幼児教育「無償化」より大事なのはその内容だ ヘックマンは無料にせよとは言っていない
大人になってからでなく幼少時に集中分配せよ
貧困に対処し社会的流動性を促進するために、所得の再分配を求める声は多い。
だが、最新の研究は、再分配はある時点では確実に社会の不公平を減じるものの、それ自体が長期的な社会的流動性や社会的包容力(訳注:社会的に弱い立場にある人々を排除・孤立させるのではなく、共に支え合って生活していこうという考え方)を向上させはしないと主張している。
事前分配──恵まれない子供の幼少期の生活を改善すること──は社会的包容力を育成すると同時に、経済効率や労働力の生産性を高めるうえで、単純な再配分よりもはるかに効果的である。事前分配政策は公平であり、経済的に効率がいい。
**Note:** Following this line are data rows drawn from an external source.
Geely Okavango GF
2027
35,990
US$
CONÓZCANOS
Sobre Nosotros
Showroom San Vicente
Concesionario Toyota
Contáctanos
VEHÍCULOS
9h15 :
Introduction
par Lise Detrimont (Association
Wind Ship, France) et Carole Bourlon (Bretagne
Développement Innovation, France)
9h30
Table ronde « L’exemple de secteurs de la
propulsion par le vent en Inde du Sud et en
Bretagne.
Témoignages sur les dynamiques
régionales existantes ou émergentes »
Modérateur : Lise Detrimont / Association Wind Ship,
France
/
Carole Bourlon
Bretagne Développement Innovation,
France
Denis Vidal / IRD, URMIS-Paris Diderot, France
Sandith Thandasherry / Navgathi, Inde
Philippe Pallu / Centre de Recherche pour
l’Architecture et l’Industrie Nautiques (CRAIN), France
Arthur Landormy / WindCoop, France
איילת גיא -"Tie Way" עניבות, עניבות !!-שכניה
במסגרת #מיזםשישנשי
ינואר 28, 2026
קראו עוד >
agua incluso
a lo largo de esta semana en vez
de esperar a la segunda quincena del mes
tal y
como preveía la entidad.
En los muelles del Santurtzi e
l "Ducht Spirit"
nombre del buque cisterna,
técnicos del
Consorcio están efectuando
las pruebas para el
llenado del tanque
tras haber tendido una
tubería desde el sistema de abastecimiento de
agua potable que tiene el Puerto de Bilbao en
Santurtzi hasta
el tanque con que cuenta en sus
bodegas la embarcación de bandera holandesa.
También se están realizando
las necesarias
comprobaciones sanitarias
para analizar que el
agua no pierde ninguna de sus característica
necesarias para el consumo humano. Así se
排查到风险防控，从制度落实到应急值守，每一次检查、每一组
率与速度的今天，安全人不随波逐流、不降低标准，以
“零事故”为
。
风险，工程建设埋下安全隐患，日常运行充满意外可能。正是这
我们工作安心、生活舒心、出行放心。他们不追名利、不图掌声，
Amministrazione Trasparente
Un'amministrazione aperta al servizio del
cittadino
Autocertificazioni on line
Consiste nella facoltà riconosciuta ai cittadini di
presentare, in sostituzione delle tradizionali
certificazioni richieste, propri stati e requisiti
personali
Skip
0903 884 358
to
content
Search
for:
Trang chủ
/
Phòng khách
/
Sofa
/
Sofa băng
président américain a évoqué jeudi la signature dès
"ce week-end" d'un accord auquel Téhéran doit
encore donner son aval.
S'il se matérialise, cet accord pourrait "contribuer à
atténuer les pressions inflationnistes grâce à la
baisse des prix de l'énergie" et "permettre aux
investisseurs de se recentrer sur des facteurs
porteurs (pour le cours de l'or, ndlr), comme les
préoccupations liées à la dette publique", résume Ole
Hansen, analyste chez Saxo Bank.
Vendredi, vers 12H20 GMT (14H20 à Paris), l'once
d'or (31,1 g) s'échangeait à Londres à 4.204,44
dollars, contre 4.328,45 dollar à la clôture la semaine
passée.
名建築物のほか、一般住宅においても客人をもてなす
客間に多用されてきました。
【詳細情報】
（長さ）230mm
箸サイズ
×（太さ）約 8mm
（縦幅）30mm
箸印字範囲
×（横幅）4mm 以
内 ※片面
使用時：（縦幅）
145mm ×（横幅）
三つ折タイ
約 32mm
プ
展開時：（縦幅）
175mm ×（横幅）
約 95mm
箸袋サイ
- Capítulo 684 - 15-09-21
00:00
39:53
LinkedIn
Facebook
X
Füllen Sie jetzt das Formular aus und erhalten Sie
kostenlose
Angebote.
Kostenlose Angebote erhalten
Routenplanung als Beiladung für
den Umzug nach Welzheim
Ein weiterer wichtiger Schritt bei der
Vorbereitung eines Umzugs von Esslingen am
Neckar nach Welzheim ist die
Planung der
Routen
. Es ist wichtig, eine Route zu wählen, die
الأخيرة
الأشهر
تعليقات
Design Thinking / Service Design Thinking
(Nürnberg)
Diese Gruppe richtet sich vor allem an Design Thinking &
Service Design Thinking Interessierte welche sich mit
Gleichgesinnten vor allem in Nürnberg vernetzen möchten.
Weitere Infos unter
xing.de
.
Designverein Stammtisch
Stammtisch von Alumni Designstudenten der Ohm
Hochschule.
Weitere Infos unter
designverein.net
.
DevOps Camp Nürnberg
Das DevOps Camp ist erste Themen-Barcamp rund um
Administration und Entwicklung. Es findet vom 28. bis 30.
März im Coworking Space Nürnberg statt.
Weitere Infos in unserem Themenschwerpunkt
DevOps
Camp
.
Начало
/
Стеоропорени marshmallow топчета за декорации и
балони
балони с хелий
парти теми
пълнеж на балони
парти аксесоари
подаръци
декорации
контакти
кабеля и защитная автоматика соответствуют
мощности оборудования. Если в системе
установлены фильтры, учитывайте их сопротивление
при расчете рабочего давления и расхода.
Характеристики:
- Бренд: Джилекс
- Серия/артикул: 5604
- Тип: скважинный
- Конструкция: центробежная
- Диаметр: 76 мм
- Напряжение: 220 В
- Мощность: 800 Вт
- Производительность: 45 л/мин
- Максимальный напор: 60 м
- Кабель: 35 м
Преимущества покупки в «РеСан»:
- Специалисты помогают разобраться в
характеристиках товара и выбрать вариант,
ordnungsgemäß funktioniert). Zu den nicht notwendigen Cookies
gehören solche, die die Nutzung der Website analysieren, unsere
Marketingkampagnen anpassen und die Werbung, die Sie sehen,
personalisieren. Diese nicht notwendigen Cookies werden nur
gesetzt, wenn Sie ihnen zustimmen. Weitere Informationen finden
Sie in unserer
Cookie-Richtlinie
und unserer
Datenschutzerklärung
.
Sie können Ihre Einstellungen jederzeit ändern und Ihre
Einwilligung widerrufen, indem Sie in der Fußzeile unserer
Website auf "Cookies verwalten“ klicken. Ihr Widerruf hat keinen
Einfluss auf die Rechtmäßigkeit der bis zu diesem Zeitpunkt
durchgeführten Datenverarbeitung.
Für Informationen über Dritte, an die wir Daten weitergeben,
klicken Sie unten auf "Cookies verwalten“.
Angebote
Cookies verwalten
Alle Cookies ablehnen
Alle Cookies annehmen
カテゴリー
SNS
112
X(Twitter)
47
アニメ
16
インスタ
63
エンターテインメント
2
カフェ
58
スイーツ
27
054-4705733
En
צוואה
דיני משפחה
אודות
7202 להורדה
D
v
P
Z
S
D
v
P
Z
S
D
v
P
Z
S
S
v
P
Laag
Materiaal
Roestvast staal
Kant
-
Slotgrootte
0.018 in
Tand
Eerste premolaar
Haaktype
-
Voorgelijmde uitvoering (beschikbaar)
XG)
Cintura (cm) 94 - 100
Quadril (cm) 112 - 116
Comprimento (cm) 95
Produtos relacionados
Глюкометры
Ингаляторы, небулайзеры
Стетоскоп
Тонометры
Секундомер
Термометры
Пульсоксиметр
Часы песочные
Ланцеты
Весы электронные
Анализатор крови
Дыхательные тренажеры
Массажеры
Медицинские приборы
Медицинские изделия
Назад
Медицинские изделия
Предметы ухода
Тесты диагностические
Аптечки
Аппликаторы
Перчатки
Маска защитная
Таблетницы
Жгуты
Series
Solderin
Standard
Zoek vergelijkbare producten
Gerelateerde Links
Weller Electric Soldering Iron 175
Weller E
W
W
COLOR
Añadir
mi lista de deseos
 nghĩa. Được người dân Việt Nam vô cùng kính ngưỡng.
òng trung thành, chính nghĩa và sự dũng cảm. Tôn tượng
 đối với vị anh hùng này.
アメリカではスキルの問題が増大している。これは社会的分極化を生み、機会や成果の不平等を大きくする。
アメリカの若者が大学を卒業する割合は上昇しているが、同時に、高校を中退する割合も上昇している。スキルの問題がもたらすもう1つの結果は、経済生産性の鈍化だ。現在の子供向けの社会政策は認知能力(訳注:IQや学力テストなどで測られる能力のこと)の向上に集中している。だが、人生で成功するには学力以上のものが必要だ。